Sony Displays New PSP, Polished Games At E3
Sony had a lot to prove coming into this event, and kicked off on a high note. The PlayStation 2 is still selling units, and the PSP's numbers are apparently up as well. They followed that with the news of a new version of the PlayStation Portable. It's slimmer, lighter, has a longer battery life, and the ability to connect directly to your television to display video and games. There was a good deal of discussion about upcoming PSP titles, some of which are connected to a PSP bundle. Pushing out the PS3, they show several PlayStation Store titles, included the fascinating-looking Echochrome . Moving onto the Home service they discussed cellphone and website tie-ins to the Home service, as well as the ability to launch games from directly within the Home environment. Referencing the price cut, they reveal sales have already gone up. NCSoft, Epic, and Ubisoft are all referenced as heavy backers of the PlayStation, with a tantalizing statement suggesting that user-created mods for Unreal Tournament will be coming to the console via the Playstation Network. A lengthy Metal Gear Solid 4 trailer and a statement that the game is only for the PS3 (still to be determined), due early in 2008, cap off the third-party section. First-party titles show all of the highlights of Sony's portfolio with the LittleBigPlanet trailer emphasizing creation rather than play, and their Heavenly Sword highlight showcasing the game's story for the first time. A new sandbox title with a morality component was announced, InFamous, as was a new chapter in the Gran Turismo series. The press conference wrapped with a gripping trailer for Killzone 2, completely running in real-time.
I hope it's running in real real-time and not just real time like the previous trailer at last year's E3. Because as real as time was at the time, the demo wasn't very real, just based on what they believed would be real.. at the time.
I think it gives them some credibility when they talk about their ten year product cycle for the PS3. If the PS2 is still receiving new games and versions of games that aren't showing up on the previous generation consoles of their competitors they can point to this and how they stand behind their product. The fact that the PS2 is outselling all other consoles short of the Wii and still has content being developed for it is amazing considering that we're over a year into the next generation.
I think you're just muck racking and naysaying, trying to proclaim the death of Sony when you don't have anything of real substance. If you want to suggest that Sony is failing at least offer something more than a shot at the success and continued viability of the PS2 as a platform.
Have you ever actually watched a movie on your PSP?
I've watched hundred of hours of movies and TV shows on my PSP.
Air travel + PSP + movies (on a memory stick) = Heaven.
No need for a laptop in your carryon means you can "sail" through security. The instant on/off is wonderful as well. You can use it while actually standing in line. One 4Gig stick will hold an entire season of a television show plus a movie or two.
You get good battery life (a little under three hours) because it's not hitting the UMD, but for longer flights you can get: a USB battery box and a USB charging cable. It will suck down batteries (but this setup allows the brightest screen mode) but work like a charm. I went through 16 AA's on a 24 hour flight once.
Oh yeah, I also rest it on the treadmill in front of me while running. I've lost 10 pounds when I never had the patience before. No physical media = no skipping.
I just kick myself for waiting a year to get one. It is by far the best video player available and Sony has marketed it INCREDIBLY poorly.
Never played a UMD though. Those are a waste of money IMO.
The first and more important fact is that the hardware is powerful enough on both the 360 and the PS3 that you can get more payback for good artistic direction and heavy technical investment than ever before. The 360 and the PS3 will both respond very nicely to extravagantly expensive development budgets, and the skill of the developers and artists working on the average game will probably make much more difference in the quality of the results than any differences between the hardware will.
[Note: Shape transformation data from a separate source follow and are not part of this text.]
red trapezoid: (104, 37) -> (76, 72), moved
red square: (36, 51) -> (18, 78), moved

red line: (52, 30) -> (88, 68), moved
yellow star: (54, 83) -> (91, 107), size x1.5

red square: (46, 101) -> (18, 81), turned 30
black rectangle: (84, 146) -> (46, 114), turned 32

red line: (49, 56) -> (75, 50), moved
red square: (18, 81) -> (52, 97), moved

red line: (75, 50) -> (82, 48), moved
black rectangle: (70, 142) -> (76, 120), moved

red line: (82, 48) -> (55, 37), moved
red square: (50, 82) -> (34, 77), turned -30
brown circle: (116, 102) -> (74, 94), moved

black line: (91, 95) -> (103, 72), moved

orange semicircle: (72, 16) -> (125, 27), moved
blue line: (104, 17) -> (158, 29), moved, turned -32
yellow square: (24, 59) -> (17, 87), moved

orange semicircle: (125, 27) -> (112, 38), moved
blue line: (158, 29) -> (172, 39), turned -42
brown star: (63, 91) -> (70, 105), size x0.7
That said, and while the 360's graphics chip is probably superior to the PS3's, the PS3 was designed to have the Cell and RSX working together in a very close fashion. Killzone 2 is being developed with a deferred renderer, in which the Cell can overlay lighting calculations on top of the rendered polygons, rather than having all of that be always done with the RSX. Lair is using the Cell to do dynamic winnowing down of the in-game geometry to present only the essential data to RSX, while continuing to animate everything with high fidelity. Uncharted: Drake's Fortune is using Cell to do very ambitious dynamic animation blending on the main characters.
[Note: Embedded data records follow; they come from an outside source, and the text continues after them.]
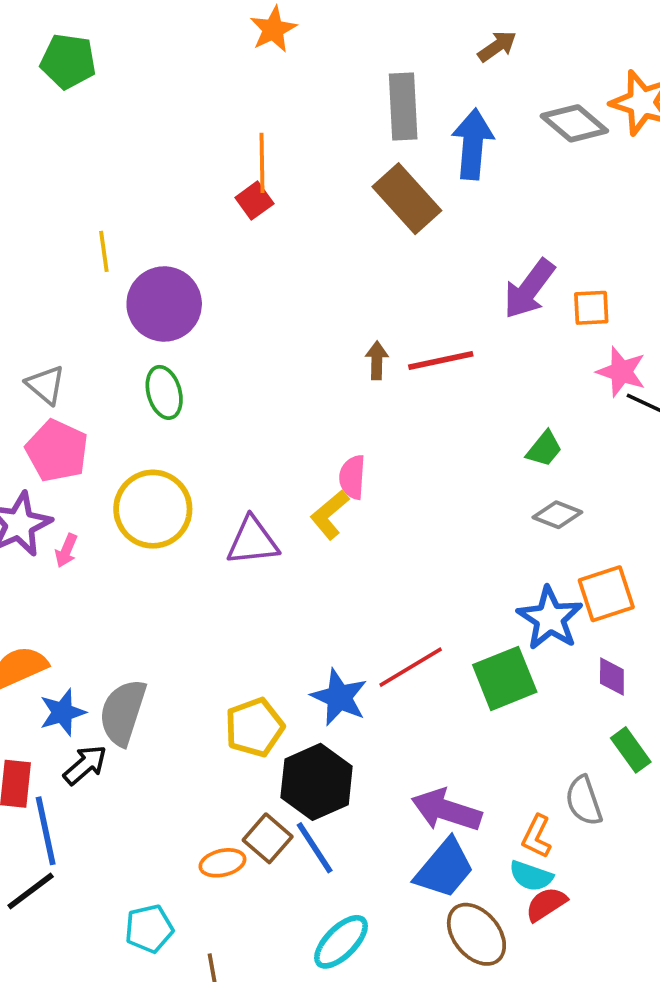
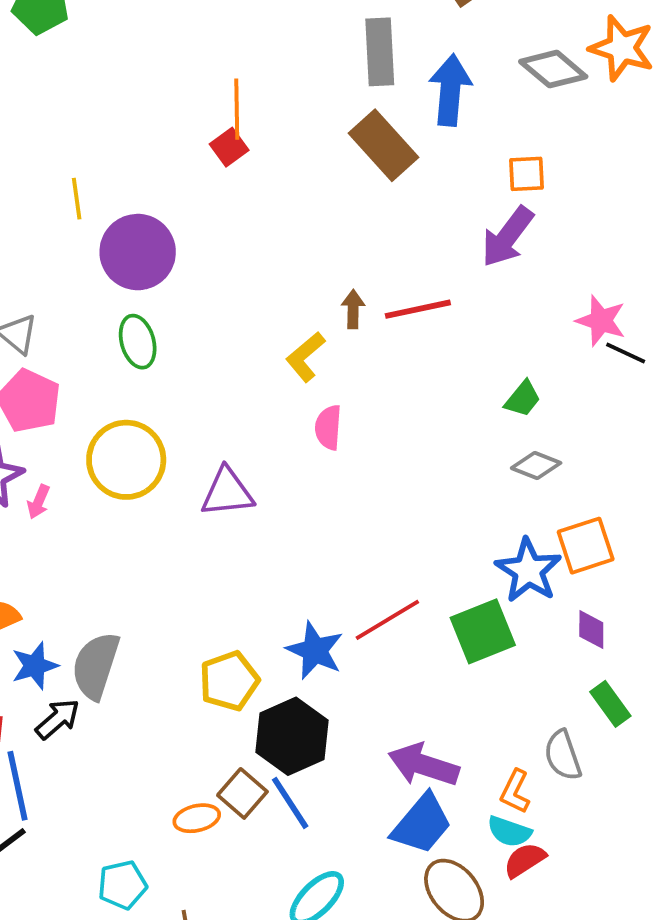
orange square: (591, 308) -> (527, 174), moved
yellow L-shape: (330, 515) -> (305, 357), moved

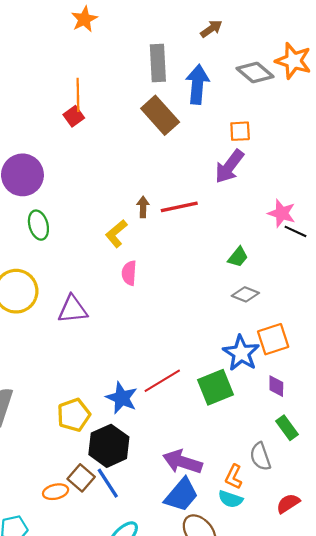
green ellipse: (138, 342) -> (38, 225), moved
red semicircle: (525, 860) -> (288, 503), moved

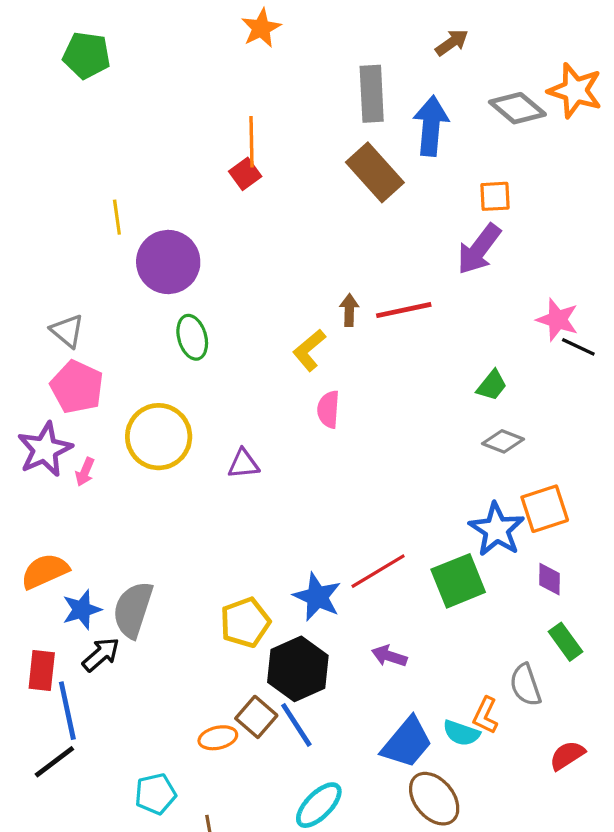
purple triangle: (73, 309) -> (243, 464), size x0.7
purple arrow: (182, 462) -> (389, 656), moved, size x0.6
cyan semicircle: (230, 499) -> (461, 733), moved

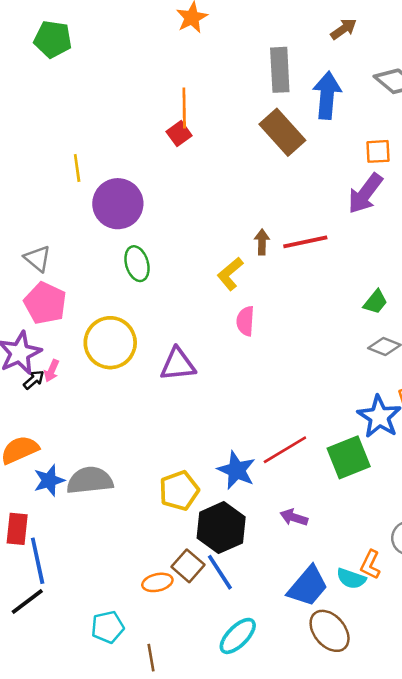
purple triangle: (243, 464) -> (178, 364), size x1.4
gray semicircle: (133, 610) -> (90, 480), turned 66
black arrow: (101, 654) -> (34, 380), moved, size x0.7

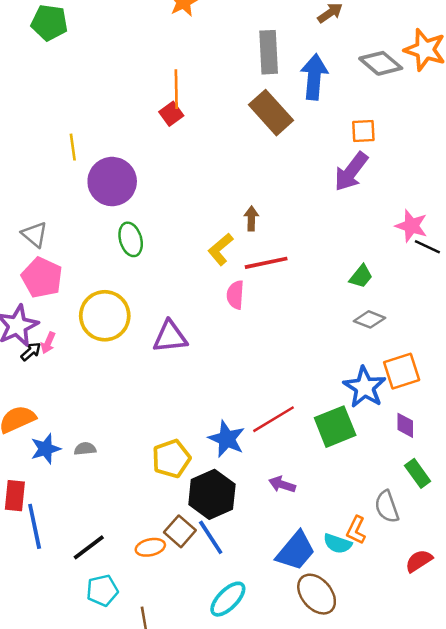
red line: (305, 242) -> (266, 263), moved
gray semicircle: (90, 480) -> (85, 449), size x0.5
black line: (27, 602) -> (89, 547), moved

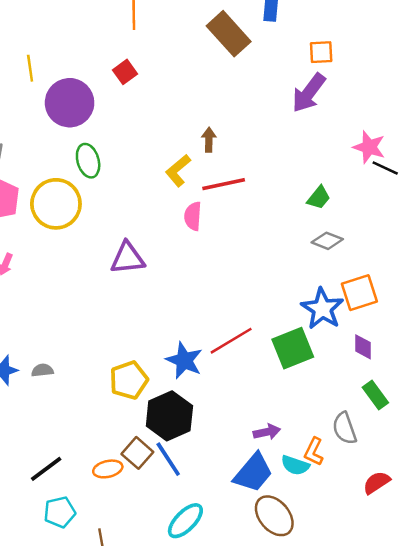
red square: (171, 114) -> (125, 72), moved
yellow circle: (105, 316) -> (56, 204), moved
purple arrow: (282, 484) -> (267, 432), moved, turned 150

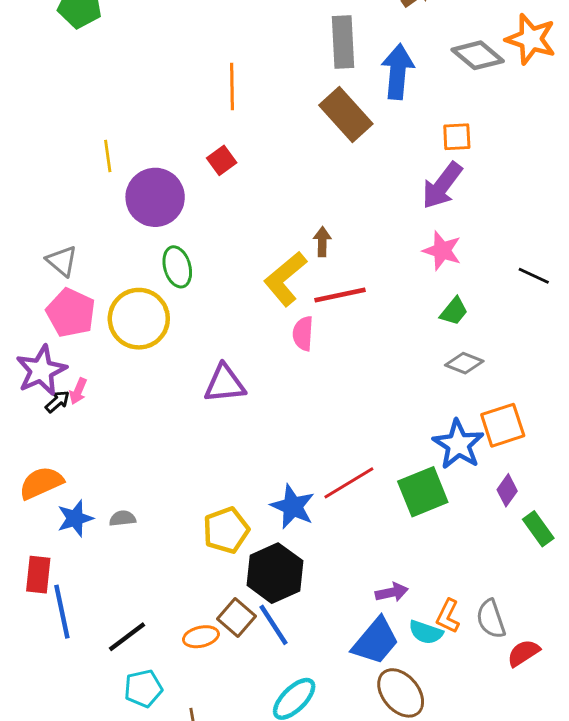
pink star: (369, 147) -> (442, 251), moved
yellow L-shape: (178, 171) -> (285, 279), size x1.4
purple diamond: (363, 347) -> (507, 490), turned 35
green rectangle: (375, 395) -> (538, 529), moved
gray semicircle: (345, 428) -> (491, 619), moved

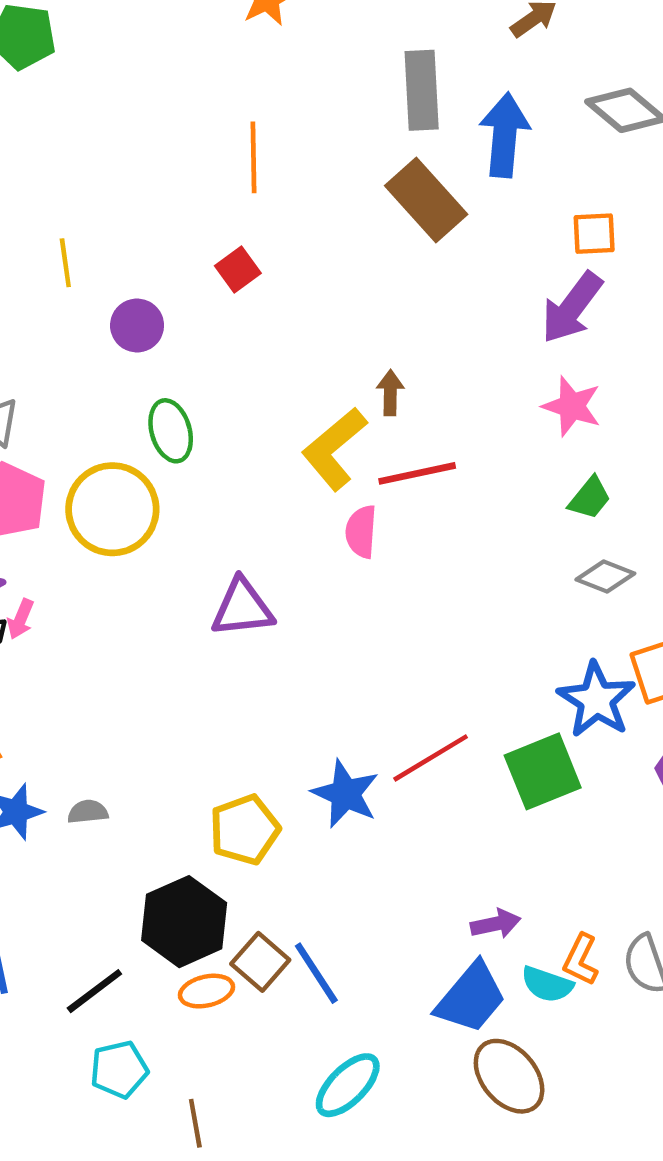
purple circle: (155, 197) -> (137, 325), size x0.6
black hexagon: (275, 573) -> (184, 922), moved

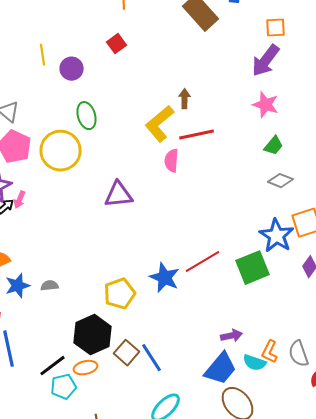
yellow line: (65, 263) -> (43, 55), moved
orange ellipse: (207, 991) -> (86, 368), moved
cyan pentagon: (119, 1069) -> (64, 387), moved

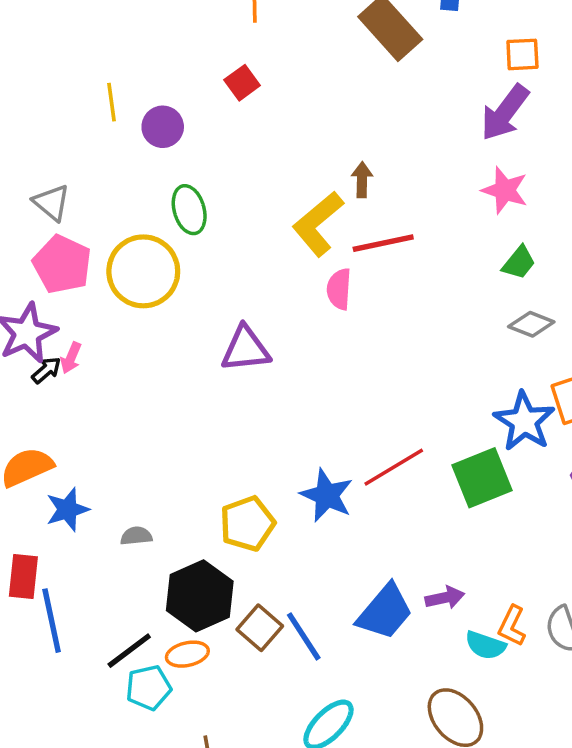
gray semicircle: (50, 286) -> (136, 536), moved
blue trapezoid: (221, 369) -> (385, 612), moved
Between Cell and RSX, you can do awful lot on PS3, but you have to develop the games for it, and the kind of distributed programming required to harness 8 distributed processing cores (1 PPU, 6 SPU, 1 RSX) takes a lot of time and money to do, and straightforward ports from 360-style DirectX games won't necessarily show what the PS3 can really do to best advantage.
The PS3 has another advantage with the Blu-Ray disc, as it has over 5 times more on-disc storage than the 360 has (though at the cost of a reduced maximum transfer speed). That can help allow for more extravagant level budgets, especially in titles that support streaming audio and graphics loading.
The bottom line is, we've not begun to see the best of what either the 360 or the PS3 will be capable of. The good news is that Sony is making a big enough push that they might get enough purchasers of their console that the budgets will have a chance to continue to be there to make these amazing games.